Em todo os sentidos, entenda-se. Desde logo perda de memória histórica. Estreia-se um filme tão extraordinário como Lore, de Cate Shortland, sobre a Alemanha em 1945, e não há exactamente uma vaga de propostas jornalísticas (ou apenas de notícias) que chame a atenção para o simples facto de estarmos perante um objecto admirável para revisitarmos e repensarmos algumas raízes da Europa a que, dizem, continuamos a pertencer...
Vale a pena, por isso, recordar que tal hipótese de ver (e pensar) os grandes filmes que nos vão chegando nada tem a ver com qualquer derivação esotérica, supostamente promovida por alguns perigosos críticos enquistados no seu mundo “intelectual”. Nada disso.
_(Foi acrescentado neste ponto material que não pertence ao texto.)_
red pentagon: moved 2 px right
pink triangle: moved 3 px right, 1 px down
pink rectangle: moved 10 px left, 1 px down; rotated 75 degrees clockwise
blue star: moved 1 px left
Aliás, em tempos recentes, outro grande filme sobre a reconversão narrativa da guerra dava pelo nome de Sacanas sem Lei, tinha realização de Quentin Tarantino e a personagem central a cargo de Brad Pitt (pelos vistos, este rapaz não é apenas um figurante das passadeiras vermelhas...). Aquilo que Tarantino propunha era uma espécie de realismo fantástico que encontra um contraponto adequado no realismo carnal de Lore. Cate Shortland afirma-se mesmo como uma muito legítima herdeira da crueza material e do questionamento existencial do cinema de Ingmar Bergman.
Neste mundo em que se promovem filmes através de campanhas cruzadas com cervejas ou telemóveis, quem se lembra do nome de Bergman? E quantos serão os espectadores que foram metodicamente (des)educados para a ele reagir com soberana indiferença, ou apenas supondo que talvez seja a alcunha do próximo DJ a interromper o trânsito do Bairro Alto?
Lembremos, por isso, essa obra-prima de 1968 que se chama A Vergonha. A partir das personagens interpretadas por Liv Ullman e Max von Sydow, Bergman encenava o perturbante radicalismo da guerra, quer dizer, a consciência muito crua de que o factor humano nunca é estranho às manifestações do Mal. Era uma guerra abstracta, mas as linhas de cumplicidade com o filme de Cate Shortland são muitas e muito significativas. Podemos sublinhar duas delas: primeiro, a utilização das paisagens, não como intervalos “decorativos”, antes como elementos vivos da dramaturgia; depois, a concentração de todas as significações nos corpos e olhares dos actores. Tragédia suplementar: sendo este um tempo de promoção beata dos “efeitos especiais”, será que ainda há espectadores com disponibilidade para admirar o que pode acontecer quando uma câmara regista o singularíssimo trabalho de um actor?